----- MATERIAL FOR THIS EXERCISE -----
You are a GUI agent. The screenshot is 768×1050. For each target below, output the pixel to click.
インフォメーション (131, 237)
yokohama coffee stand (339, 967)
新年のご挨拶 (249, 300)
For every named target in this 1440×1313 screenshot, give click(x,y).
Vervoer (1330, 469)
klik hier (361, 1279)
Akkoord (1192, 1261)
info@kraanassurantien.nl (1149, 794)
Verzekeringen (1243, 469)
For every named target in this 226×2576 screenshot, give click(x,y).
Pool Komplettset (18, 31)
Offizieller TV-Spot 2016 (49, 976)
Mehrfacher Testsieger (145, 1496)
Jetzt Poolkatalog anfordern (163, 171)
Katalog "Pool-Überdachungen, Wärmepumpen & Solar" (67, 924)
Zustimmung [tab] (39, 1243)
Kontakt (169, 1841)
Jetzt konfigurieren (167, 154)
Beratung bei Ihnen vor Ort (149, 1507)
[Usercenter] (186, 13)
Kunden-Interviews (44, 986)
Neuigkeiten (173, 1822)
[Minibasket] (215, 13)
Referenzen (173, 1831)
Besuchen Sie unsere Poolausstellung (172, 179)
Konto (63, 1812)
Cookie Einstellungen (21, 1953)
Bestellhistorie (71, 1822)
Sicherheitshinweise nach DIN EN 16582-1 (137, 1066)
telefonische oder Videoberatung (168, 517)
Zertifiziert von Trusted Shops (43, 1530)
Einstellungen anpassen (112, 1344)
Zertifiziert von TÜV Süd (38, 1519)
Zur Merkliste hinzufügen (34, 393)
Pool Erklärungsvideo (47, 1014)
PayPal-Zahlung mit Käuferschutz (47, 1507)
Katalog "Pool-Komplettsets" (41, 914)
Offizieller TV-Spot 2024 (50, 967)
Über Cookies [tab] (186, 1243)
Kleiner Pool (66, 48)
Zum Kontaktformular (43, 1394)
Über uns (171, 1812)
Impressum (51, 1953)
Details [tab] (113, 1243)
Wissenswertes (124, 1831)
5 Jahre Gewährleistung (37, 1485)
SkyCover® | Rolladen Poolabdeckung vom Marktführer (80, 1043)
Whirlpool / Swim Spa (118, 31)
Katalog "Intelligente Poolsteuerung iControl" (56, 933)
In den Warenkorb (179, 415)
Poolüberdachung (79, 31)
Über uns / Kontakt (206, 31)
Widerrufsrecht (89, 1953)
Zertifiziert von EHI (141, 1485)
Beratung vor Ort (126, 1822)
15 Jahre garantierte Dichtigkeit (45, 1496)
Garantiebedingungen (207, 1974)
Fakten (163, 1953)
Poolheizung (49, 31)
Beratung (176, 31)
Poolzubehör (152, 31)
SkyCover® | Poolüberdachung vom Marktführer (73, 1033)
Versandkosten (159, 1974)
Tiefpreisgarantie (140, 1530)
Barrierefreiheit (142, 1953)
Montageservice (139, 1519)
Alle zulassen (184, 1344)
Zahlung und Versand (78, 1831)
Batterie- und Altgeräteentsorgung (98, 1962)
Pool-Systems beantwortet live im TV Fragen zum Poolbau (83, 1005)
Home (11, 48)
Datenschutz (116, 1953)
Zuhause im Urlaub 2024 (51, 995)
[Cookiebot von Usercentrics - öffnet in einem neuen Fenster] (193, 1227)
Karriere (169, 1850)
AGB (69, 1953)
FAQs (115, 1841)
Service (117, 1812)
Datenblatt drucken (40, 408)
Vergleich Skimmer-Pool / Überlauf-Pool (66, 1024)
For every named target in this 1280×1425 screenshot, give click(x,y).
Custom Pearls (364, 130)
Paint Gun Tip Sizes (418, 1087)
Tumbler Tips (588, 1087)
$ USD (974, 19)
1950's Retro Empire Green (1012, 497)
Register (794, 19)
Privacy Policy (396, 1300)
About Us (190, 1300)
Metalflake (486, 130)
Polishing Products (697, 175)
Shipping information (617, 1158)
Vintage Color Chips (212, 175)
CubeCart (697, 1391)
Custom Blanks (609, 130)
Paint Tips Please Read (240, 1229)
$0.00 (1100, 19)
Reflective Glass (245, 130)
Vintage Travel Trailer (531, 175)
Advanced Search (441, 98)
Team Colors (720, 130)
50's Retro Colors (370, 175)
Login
-----
Of all the entries above, output exactly the lines between the one holding "Cookie Einstellungen (21, 1953)" and the one holding "5 Jahre Gewährleistung (37, 1485)", inclusive.

## ANSWER FOR THIS EXERCISE:
Cookie Einstellungen (21, 1953)
Bestellhistorie (71, 1822)
Sicherheitshinweise nach DIN EN 16582-1 (137, 1066)
telefonische oder Videoberatung (168, 517)
Zertifiziert von Trusted Shops (43, 1530)
Einstellungen anpassen (112, 1344)
Zertifiziert von TÜV Süd (38, 1519)
Zur Merkliste hinzufügen (34, 393)
Pool Erklärungsvideo (47, 1014)
PayPal-Zahlung mit Käuferschutz (47, 1507)
Katalog "Pool-Komplettsets" (41, 914)
Offizieller TV-Spot 2024 (50, 967)
Über Cookies [tab] (186, 1243)
Kleiner Pool (66, 48)
Zum Kontaktformular (43, 1394)
Über uns (171, 1812)
Impressum (51, 1953)
Details [tab] (113, 1243)
Wissenswertes (124, 1831)
5 Jahre Gewährleistung (37, 1485)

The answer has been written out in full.